“Building materials themselves are lending them to more catastrophic losses,” said Jared Carillo, director of foundation accounts at SmithBrothers, an insurance brokerage in Connecticut. Materials used in construction today include more synthetics that burn faster and hotter, such as particleboard, spray foam and wire insulation, he said.
Open floor plans are another culprit, Mr. Carillo said: “A fire that starts in the kitchen is going to generate more loss across the first floor.”
Some of the weather changes being monitored by the insurance industry, such as the northerly drift of “Hurricane Alley,” are gradual shifts. Others — like the droughts that have exacerbated enormous wildfires in the Western United States — have hit an inflection point much more rapidly. Mr. Rauch said that in the 1980s, the average annual insured losses in the United States from wildfires ranged from $1 billion to $3 billion.
“This was the expectation going forward,” he said.
That changed in a heartbeat. “In 2017, for the first time, insured losses were somewhere in the $16 billion region,” Mr. Rauch said. “It was a massive jump, and 2018 was basically the same.” After a moderate Western fire season in 2019, 2020 brought another round of eye-watering losses, roughly in the neighborhood of $11 billion.

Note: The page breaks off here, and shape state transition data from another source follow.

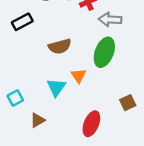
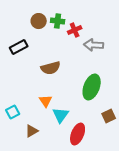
green ellipse: (104, 52) -> (92, 87), moved
orange triangle: (79, 76) -> (46, 101), moved
cyan triangle: (56, 87) -> (61, 115), moved

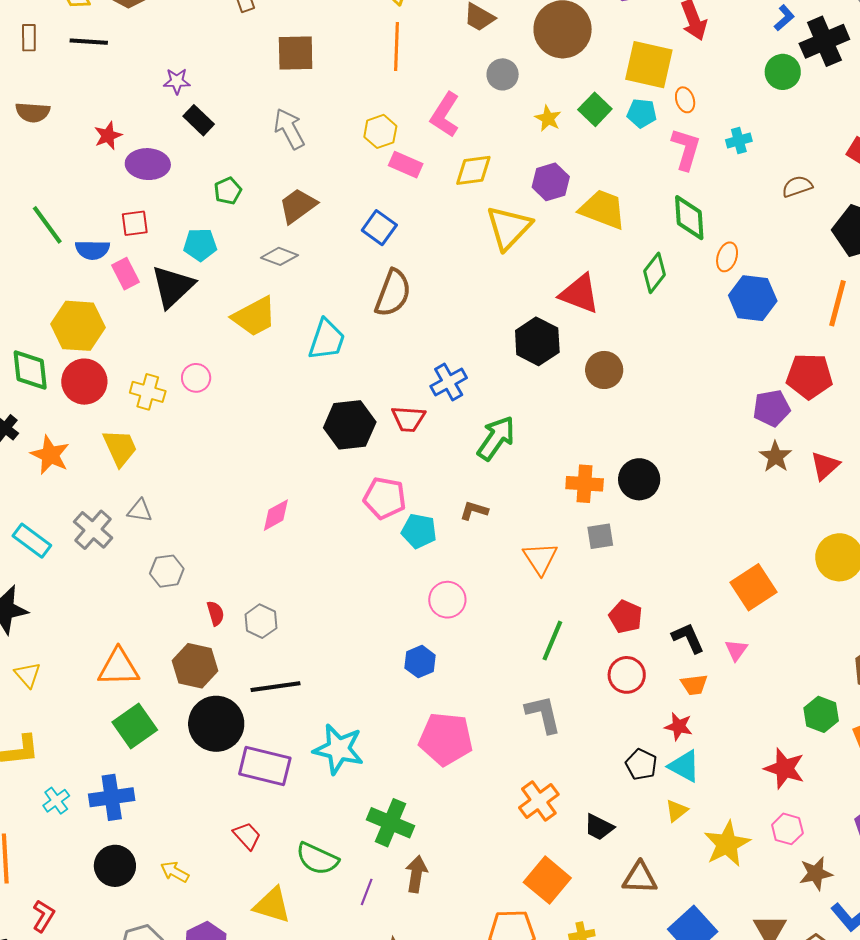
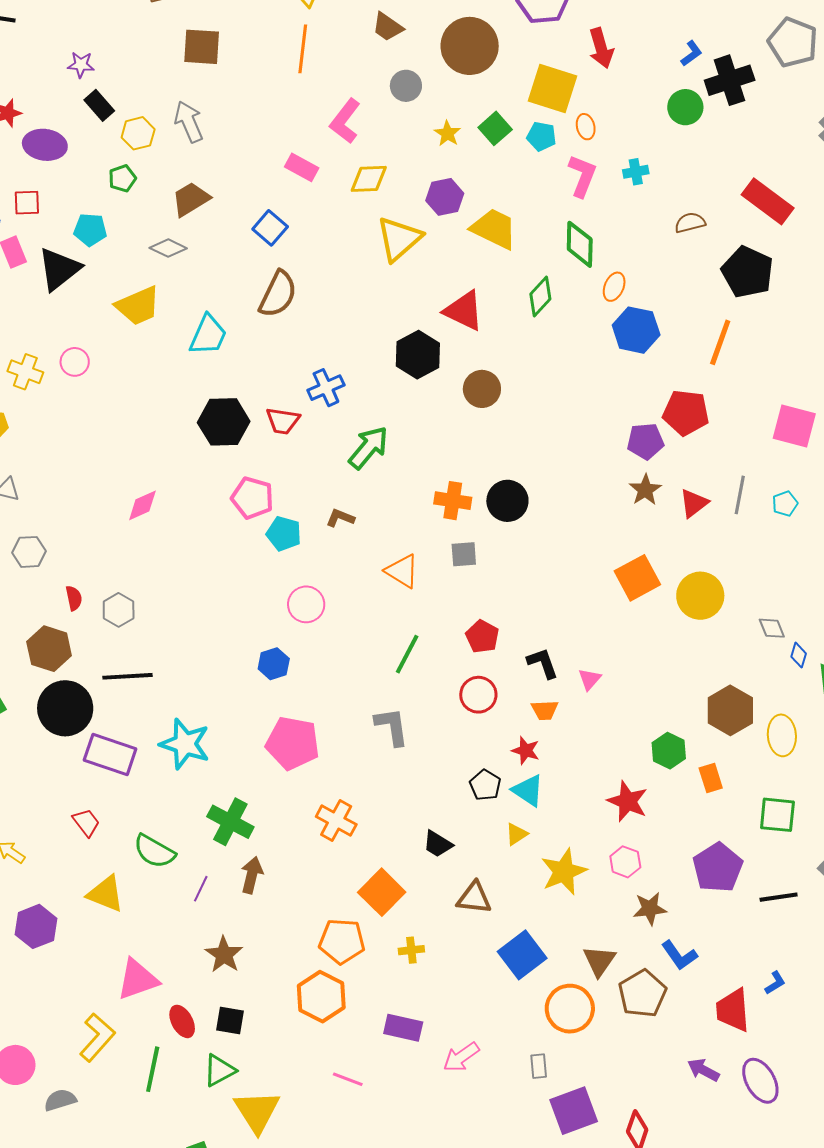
yellow hexagon: (380, 131) -> (138, 133), moved
orange triangle: (540, 558) -> (402, 571), turned -30
orange square: (754, 587) -> (637, 578), moved
orange cross: (539, 801) -> (336, 821), moved, turned -30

It is evidence that even the nimblest of companies can be caught by surprise at how fast conditions can change. In just the last four to five years, Mr. Rauch said, wildfires have brought significant changes. “The loss situation was totally different from the decades before,” he said.
Insurance and real estate professionals say this is especially problematic for people who put roots down decades ago with the expectation of growing old in those homes and neighborhoods, only to find that the ground beneath their feet has shifted.
“I do have people that retired here,” said Patrick Brownfield, personal risk adviser for the insurance broker Hub International in Jackson, Wyo. “They’ve had astronomical increases in their insurance in the last two years,” he said, adding that this leaves those homeowners with few options. “It’s going to cost them $20,000 a year on their fixed income, and now they can’t pay the insurance because all their equity is in their home,” Mr. Brownfield said.